Dear Beatty
I am a woman in my 40′s. I have been divorced for almost a year. Although my husband was verbally and physically abusive to me and our children and had numerous affairs during our marriage, I still love him. You probably think I’m crazy, but I miss him so much and would give anything to get him back. I’m having trouble sleeping and have no appetite or energy. All I want to do is sleep and watch videos. I can barely take care of my children. I cry all the time and I feel like my heart is broken. What’s wrong with me?
Annie
You’re not crazy . You’re in pain. And you’re mourning the loss of your happily ever after dream and fantasy that we all have when we get married.
Going through a divorce (even though you said that your marriage was very abusive) is extremely traumatic. After all, it’s the end of your hopes and dreams of spending the rest of your life with someone whom you once loved (and apparently still do).

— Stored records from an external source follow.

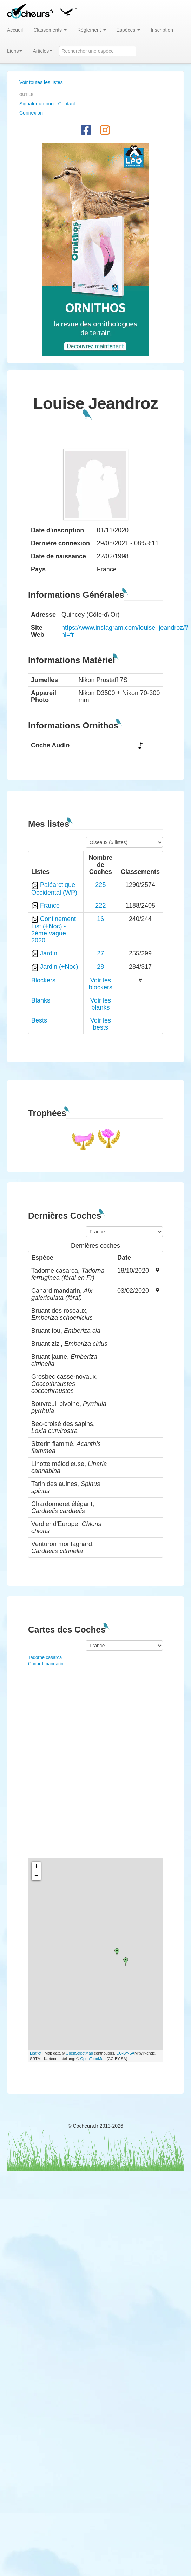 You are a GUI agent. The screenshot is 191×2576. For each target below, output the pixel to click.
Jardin (48, 953)
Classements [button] (50, 30)
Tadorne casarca (45, 1657)
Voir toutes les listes (41, 82)
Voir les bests (100, 1024)
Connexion (31, 113)
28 (100, 966)
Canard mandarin (45, 1663)
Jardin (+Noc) (59, 966)
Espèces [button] (128, 30)
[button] (68, 10)
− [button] (36, 1875)
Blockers (43, 980)
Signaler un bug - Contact (47, 103)
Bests (39, 1020)
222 (100, 905)
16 (100, 918)
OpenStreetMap (79, 2053)
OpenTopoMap (92, 2059)
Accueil (15, 30)
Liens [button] (14, 51)
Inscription (162, 30)
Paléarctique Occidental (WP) (54, 888)
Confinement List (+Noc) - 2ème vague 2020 (53, 929)
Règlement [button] (91, 30)
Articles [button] (42, 51)
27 (100, 953)
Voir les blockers (100, 984)
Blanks (40, 1000)
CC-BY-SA (125, 2053)
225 (100, 884)
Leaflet (35, 2053)
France (50, 905)
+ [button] (36, 1866)
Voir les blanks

Most people during and after a divorce find themselves on an emotional roller coaster ride. And like a death, people tend to go through various stages including shock, depression, denial, anger, blame, why me and finally acceptance. Unfortunately, there are no short cuts. The symptoms you are describing are normal reactions to a very traumatic situation. However, since you say that you have been feeling like this for at least one year, I would suggest that you immediately seek professional help, since it sound like you are clinically depressed. And by the way, the treatment of choice for true clinical depression is counseling and medication. And I would also have a thorough check-up, since your body too has been under a lot of stress.
Your children need you and it is very important that you do not let yourself go. Initially, you may need to force yourself to take a walk, go to a gym, read an interesting book or magazine or plan an outing with friends, even though this may not be something that you really want to do. However, getting out is important and you do need a change of scene. This is a time to really take care of yourself. I suggest that you try and do something nice for yourself every day- something that you can look forward to. You need regular sleep, exercise and good nutrition. If you continue to suffer from insomnia, I would suggest that you try a natural remedy like melatonin and if this doesn’t help, I would speak to your doctor about other short-term options.
Also, it sounds as if you do need someone to talk to about your feelings. Keeping your emotions pent-up is very unhealthy and extremely taxing emotionally and physically. Remember that you are still in a state of mourning and you may find that talking to friends and family may not be sufficient. So I would recommend that you ask your doctor or someone that you trust for a referral to a good therapist who can help you deal with your loss, but who can also support you in ‘starting over’. Eventually, you will need to understand what really went wrong in your marriage. It is very easy to blame our partners. But those of us who have been through divorce need to take responsibility for our own part and take an honest look at the role that we played and how we contributed to the demise of our marriages.
You mention that your ex was physically and verbally abusive to you and your children. My question to you is: why would you want to be married to someone like this who hurt you continually and and betrayed you? Was this the way your father treated your mother? This is an ‘Annie’ issue that you need to figure out, so that you will not repeat this destructive and self-destructive pattern in your next relationship.
What I would not do is drown your sorrows with alcohol, drugs or excesses of any kind. You must expect that you are still going to have some difficult days. This is normal. There is no quick fix.
The good news however, is that there is life after divorce. And you should not give up hope (as many people do) that you will be alone for the rest of your life. However, this is not the time for a new relationship. It really does take a year or two to sufficiently go through your mourning process so that you will be emotionally, physically and sexually available and ready for a new beginning. Rebound relationships are usually disasters. Now is the time to focus on yourself. Nurture yourself. and I promise you that with time, your broken heart will heal.